--- Material for this task Enclosed Below ---

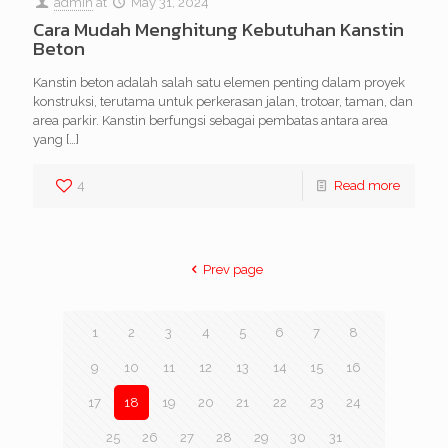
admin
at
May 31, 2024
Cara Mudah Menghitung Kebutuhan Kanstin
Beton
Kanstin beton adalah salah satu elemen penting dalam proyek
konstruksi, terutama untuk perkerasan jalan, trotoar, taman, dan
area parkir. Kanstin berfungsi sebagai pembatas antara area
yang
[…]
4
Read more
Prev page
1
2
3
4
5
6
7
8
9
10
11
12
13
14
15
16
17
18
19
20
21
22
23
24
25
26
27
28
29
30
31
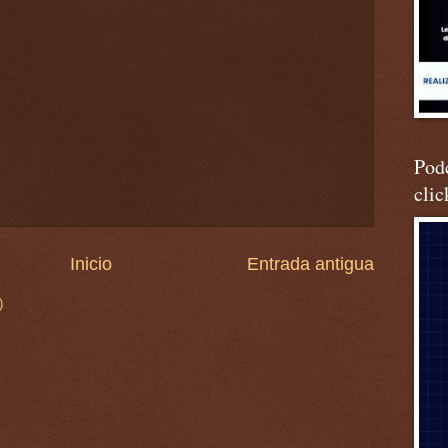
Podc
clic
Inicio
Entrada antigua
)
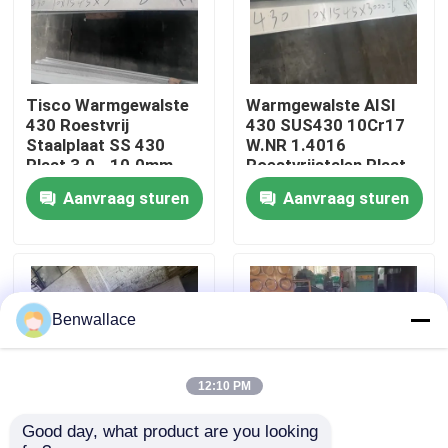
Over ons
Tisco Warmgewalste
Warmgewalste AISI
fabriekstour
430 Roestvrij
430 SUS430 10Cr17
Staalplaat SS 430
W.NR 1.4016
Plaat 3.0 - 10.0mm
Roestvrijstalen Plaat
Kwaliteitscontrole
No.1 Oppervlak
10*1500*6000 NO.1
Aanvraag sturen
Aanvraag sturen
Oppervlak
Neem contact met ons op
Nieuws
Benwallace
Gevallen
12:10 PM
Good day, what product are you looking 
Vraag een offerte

--- End of Enclosed Material for this task ---
--- Material for this task Enclosed Below ---

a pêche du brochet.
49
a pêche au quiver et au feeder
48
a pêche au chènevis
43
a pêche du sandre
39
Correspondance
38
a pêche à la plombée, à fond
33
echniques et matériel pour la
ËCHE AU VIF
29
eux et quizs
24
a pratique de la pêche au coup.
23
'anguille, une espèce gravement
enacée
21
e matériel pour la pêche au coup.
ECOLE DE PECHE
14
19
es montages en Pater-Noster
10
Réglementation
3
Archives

--- End of Enclosed Material for this task ---

From the material above, gather all lines that include the string "Warmgewalste" and copy them.

- Exercise solution:
Tisco Warmgewalste
Warmgewalste AISI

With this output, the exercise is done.